Malique Trent committed to play for TCU and Head Coach Trent Johnson on April 12 after two previous stops.
Trent averaged close to 20 points per game his senior year at Norcom High School in Virginia. Despite being named the Eastern District Player of the Year and the All-Eastern Region First Team, Trent didn’t receive any strong offers from top-level universities.
“I feel like I’ve always been an underrated kid,” Trent said. “Coming out of high school, even in junior college I felt like I wasn’t on the radar I was supposed to be on.”
Trent redshirted at Norfolk State in 2013-14 before transferring to New Mexico Junior College where he averaged almost 16 points per game this past season.
NMJC Assistant Coach Brian Lohrey talked about Trent’s ability to score.
“Malique can really score from anywhere on the floor,” he said. “Good off ball screens and one on one.”
Trent, who was rated the top JUCO combo guard by 247Sports, received offers from Colorado State, Creighton, Houston, Kansas State and Tennessee along with TCU. Trent felt immediately comfortable with the Horned Frogs.
“I liked the coaching staff here at TCU a lot more than the other coaches I met with,” he said.
Trent is an explosive guard who can get to the basket and also shoot from the perimeter. Trent shot 40 percent from behind the arc last season at NMJC. Lohrey thinks Trent’s experience and scoring from the guard position will help the Horned Frogs immediately.
“I think Malique’s ability to score the ball is what intrigues them the most because they are losing Kyan Anderson,” he said.
The Horned Frogs lost its starting backcourt in Anderson and Trey Zeigler which accounted for close to 35 percent of TCU’s points. While there will certainly be minutes available in the backcourt, Trent realizes he has a long way to go to earn that time.
“I feel like I can make an immediate impact because the backcourt is young, but I’m young myself,” Trent said humbly. “I have a lot of work to do, but I feel like with Trent Johnson and his coaching staff they will be able to develop me into the player I want to be.”
Listed as a 6-foot-2 guard and left-handed, Trent enjoys watching and studying the top lefty players in the NBA.
“I like watching all left-handed basketball players such as Michael Redd, Manu Ginobili and James Harden.
Trent grew up in Portsmouth, Virginia, where he enjoyed a terrific high school career at Norcom High School. Most athletes point to a parent or another family member as someone who helped them get to where they are. Not Malique.
“My coach Barney Stevenson who passed away two years ago,” Trent said quietly.
Stevenson was an assistant coach at Norcom High School for several years before suffering a heart attack in January of 2013. Stevenson also led Norcom High to a state championship in basketball in 1968 according to his obituary.
Stevenson was a role model to many including Trent.
“Anytime I needed somebody or somebody to guide me in the right direction I always went to him.”
Trent, like Stevenson, committed to play at Norfolk State before he made the change to go to New Mexico Junior College.
After committing to TCU on May 12, Trent says he’s finally where he’s supposed to be.
“They (TCU coaching staff) made me feel like I belong.”
Lohrey said Trent’s toughness and care for his teammates is what makes him an awesome player to coach.
“He is a tough competitor when the lights come on,” he said. “I can’t say enough about his caring about teammates and his desire to want to win as a team.”
Trent’s ability to lead was what impressed Lohrey the most.
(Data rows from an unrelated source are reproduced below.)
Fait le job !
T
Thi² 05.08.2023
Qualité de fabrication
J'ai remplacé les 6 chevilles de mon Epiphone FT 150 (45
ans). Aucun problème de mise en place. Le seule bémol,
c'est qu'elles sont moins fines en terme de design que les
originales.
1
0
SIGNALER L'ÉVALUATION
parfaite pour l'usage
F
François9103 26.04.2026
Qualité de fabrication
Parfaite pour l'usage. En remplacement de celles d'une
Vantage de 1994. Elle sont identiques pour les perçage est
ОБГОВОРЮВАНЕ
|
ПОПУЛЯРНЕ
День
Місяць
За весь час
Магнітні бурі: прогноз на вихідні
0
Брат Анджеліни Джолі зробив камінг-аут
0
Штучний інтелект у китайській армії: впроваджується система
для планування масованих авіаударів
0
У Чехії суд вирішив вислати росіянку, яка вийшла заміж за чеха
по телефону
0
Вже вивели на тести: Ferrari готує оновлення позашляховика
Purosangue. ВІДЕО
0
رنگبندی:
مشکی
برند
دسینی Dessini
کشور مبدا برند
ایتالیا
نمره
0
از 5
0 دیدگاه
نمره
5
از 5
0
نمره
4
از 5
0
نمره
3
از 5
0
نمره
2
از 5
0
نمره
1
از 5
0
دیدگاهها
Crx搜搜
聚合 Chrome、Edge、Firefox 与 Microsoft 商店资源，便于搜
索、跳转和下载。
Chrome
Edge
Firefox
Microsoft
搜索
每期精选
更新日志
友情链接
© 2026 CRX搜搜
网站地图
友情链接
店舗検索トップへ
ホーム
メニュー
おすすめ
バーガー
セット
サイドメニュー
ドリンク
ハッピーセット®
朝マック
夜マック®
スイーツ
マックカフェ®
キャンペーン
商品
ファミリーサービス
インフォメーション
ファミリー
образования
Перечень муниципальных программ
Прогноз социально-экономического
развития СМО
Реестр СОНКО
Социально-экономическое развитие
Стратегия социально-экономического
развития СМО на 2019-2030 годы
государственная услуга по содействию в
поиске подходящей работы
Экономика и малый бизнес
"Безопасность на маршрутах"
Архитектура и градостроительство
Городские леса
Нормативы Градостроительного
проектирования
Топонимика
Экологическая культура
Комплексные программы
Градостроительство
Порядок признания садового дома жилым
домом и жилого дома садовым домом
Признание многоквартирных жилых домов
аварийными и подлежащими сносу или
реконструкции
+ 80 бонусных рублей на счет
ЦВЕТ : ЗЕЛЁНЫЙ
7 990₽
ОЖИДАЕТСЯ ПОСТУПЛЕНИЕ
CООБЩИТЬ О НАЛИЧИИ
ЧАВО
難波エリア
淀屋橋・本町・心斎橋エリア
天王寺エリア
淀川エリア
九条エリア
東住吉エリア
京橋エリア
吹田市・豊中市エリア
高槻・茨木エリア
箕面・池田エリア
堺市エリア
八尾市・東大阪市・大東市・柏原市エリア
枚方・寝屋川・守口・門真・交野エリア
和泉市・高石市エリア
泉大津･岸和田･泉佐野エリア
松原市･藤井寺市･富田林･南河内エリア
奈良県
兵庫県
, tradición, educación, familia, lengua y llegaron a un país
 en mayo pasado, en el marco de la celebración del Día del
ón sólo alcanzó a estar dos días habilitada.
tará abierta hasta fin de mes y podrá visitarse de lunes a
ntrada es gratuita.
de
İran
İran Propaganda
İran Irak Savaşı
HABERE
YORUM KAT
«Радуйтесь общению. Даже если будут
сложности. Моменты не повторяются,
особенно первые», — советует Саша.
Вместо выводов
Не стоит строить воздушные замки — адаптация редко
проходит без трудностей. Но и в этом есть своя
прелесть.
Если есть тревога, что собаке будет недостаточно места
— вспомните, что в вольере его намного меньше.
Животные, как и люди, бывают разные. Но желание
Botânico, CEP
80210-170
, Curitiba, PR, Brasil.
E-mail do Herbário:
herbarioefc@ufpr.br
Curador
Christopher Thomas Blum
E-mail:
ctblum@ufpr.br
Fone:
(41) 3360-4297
“He usually helps teammates stay in the gym. I wish we had a Malique Trent every year.”
Trent is joining fellow three-star commits Lyrik Shreiner and Jalon Miller to come play for Trent Johnson. Shreiner is a 6-foot-3 guard out of Phoenix while Miller is a 6-foot-8 forward out of Dallas.
Trent has already reached out to both Shreiner and Miller.
“After I committed, I shot Lyrik a DM (direct message) on Twitter and got his number and we wrapped it up from there,” he said. “Then I got Jalon’s number too and we started talking.”
Trent is excited to get started and thinks the three of them can make a big impact.
“We’re all ready to come in and play right away and turn this program around.”
TCU hasn’t been to the NCAA Tournament since 1998. Coming off of its best season since joining the Big 12, TCU is looking to get there. Trent believes the Horned Frogs can reach that goal.
“If we work as hard as we can, I think we will get there.”
Trent has a team first attitude. He wants to work hard. He wants to reach the NCAA Tournament. He wants to win. Trent had this to say when he was asked about what he wants his career at TCU to be remembered by.
“Being the best player I can be,” he said. “I want to be known as someone who was always giving it his all.”
For a program who hasn’t won a ton, Trent wants to change that culture. And he expects to do just that.
“I want to be known as a winner. I don’t want to be the guy who came in and didn’t help TCU. I want to help TCU build as a program.”
Trent will have three years of eligibility starting next season. Trent and the Horned Frogs are expected to return to a fully renovated Daniel-Meyer Coliseum in the fall of 2015. Its schedule has not yet been released.